About a week ago I was browsing through the catalog for Manor Auctions Florida Art Auction that was held on August 20 (last Saturday ) and posted the link on my Facebook page, I hope you visited the site if you follow the Highwayman artists.
What got my attention as I looked at the art being offered for sale was the realization that a few of the living Highwaymen were pushing the envelope and attempting to break out of the traditional Florida landscape mode and to that I say “Amen!” Most Highwaymen art (as well as most Florida art) is stalled in landscape and it will be interesting to see what these few can do if they give their muse free rein.

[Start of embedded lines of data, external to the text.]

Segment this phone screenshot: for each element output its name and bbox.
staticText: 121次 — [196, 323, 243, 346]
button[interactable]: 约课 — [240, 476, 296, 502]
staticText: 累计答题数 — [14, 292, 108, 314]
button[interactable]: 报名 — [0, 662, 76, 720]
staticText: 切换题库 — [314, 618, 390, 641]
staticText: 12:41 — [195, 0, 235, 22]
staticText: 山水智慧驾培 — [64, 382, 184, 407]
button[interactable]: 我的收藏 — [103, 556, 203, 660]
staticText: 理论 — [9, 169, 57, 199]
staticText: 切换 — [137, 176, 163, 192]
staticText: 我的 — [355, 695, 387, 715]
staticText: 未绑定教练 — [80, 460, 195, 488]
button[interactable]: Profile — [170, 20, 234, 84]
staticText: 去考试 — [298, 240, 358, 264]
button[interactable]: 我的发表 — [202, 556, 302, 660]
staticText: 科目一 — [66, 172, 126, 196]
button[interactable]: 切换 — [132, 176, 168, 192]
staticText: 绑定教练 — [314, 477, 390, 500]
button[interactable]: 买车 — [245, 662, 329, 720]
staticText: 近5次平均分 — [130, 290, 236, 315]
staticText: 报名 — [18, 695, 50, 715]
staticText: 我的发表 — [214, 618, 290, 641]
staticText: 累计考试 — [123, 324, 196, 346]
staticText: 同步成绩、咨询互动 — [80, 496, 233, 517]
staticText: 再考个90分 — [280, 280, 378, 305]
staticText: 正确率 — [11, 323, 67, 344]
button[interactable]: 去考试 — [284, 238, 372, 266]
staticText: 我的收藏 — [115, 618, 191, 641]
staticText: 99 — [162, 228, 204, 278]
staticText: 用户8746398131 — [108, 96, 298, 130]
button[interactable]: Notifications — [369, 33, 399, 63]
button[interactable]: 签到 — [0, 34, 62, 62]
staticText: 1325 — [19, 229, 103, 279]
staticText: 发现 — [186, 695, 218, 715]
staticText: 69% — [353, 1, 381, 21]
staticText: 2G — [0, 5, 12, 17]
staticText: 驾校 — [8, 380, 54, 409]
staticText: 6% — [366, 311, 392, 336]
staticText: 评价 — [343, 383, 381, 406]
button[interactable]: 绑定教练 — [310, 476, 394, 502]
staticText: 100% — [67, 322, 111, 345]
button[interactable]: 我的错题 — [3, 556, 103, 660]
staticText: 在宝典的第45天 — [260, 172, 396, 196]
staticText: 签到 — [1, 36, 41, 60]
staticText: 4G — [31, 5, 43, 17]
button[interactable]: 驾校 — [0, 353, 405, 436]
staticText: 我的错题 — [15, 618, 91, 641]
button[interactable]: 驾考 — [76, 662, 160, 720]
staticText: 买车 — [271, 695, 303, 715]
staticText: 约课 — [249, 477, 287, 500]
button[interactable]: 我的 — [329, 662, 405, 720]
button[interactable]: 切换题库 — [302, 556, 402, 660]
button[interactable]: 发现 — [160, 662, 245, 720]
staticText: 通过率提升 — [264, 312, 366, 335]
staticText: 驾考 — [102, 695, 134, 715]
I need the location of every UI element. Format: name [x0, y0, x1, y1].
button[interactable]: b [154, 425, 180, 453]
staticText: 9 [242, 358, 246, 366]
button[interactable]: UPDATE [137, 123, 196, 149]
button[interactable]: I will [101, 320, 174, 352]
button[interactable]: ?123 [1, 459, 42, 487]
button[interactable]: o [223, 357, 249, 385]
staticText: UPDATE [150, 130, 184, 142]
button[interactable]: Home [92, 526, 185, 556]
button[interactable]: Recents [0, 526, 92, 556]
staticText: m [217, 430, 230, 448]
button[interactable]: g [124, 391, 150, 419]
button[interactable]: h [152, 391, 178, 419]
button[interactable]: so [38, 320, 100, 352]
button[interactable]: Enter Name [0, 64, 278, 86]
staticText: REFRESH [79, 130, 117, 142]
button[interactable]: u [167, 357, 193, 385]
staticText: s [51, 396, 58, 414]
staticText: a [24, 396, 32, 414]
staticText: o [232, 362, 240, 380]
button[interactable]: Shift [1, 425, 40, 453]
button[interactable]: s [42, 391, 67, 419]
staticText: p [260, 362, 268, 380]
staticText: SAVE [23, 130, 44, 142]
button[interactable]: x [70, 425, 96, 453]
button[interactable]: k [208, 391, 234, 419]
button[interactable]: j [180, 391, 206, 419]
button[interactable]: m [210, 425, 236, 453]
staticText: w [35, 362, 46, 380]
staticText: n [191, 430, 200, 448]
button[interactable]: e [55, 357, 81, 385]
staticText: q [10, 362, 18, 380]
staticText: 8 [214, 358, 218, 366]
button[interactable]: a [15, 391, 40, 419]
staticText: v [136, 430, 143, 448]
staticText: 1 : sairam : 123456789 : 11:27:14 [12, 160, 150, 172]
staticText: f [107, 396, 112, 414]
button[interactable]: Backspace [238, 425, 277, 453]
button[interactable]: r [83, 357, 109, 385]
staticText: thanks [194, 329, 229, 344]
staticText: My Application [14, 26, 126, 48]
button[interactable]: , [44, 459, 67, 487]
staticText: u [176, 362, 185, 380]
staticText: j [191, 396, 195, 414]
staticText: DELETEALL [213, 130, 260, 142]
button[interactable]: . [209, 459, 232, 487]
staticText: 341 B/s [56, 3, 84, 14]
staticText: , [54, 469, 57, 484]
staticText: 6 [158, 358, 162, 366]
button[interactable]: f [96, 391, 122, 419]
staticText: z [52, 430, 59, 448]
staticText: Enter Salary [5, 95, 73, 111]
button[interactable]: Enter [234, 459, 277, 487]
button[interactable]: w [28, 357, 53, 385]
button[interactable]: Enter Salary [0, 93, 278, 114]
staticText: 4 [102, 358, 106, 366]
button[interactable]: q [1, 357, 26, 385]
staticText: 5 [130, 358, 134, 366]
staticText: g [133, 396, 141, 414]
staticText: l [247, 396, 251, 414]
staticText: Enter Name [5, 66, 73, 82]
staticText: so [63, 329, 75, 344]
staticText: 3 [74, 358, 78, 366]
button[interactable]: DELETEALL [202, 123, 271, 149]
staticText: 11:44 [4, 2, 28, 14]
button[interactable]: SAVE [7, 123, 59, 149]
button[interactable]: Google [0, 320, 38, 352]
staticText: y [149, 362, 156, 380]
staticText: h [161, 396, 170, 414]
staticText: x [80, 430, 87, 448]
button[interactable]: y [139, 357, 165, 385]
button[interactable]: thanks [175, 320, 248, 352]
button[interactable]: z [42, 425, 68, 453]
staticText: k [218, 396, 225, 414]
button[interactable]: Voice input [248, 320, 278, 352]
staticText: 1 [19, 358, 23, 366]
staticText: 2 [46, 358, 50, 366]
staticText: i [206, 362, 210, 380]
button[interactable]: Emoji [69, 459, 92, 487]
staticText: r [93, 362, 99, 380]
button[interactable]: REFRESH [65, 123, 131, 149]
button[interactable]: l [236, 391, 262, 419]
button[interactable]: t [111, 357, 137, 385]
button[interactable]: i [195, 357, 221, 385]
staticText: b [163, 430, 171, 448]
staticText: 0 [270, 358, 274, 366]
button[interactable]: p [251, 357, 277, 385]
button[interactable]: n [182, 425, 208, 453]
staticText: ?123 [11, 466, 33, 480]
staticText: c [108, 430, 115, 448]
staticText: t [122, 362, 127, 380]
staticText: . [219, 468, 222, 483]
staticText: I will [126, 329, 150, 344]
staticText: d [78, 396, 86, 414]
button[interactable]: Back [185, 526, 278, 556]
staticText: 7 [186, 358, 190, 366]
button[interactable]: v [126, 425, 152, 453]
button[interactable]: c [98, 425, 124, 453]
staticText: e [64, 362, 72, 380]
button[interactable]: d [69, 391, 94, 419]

I was drafting a new post based on my observations about this second order Highwayman phenomenon but when I logged in to the auction site to check the sales results I discovered that someone must have hacked in to my draft files.The artists who were experimenting with the new look sold very well. That suggested to me that they were on the right track, at least artistically. I had set my budget for bidding at one hundred dollars apiece for the new style paintings figuring I could steal them because no one else would like them. Wrong !
Admittedly these are not the Harold Newton’s or Alfred Hair’s of the Highwayman group. Those top tier artists have their reward. It’s time to move away from Backus.
Chico Wheeler stole the show and set the pace for what may come with sixty of his paintings being sold, 16x20 or larger, with a high of four hundred and low of eighty dollars.His sales total for the day was eleven thousand dollars. The ones I wanted went over my budget.
Keep an eye on Chico, Willie Daniels and Rodney Demps.
Two pieces of Robert Butler art, giclee reproductions, went for $45.00 each which was a very good buy for non collectors who just want a good piece of Florida art. One was titled The Story Teller, atypical subject matter for Butler who although known for landscape called himself “A historian with a brush.”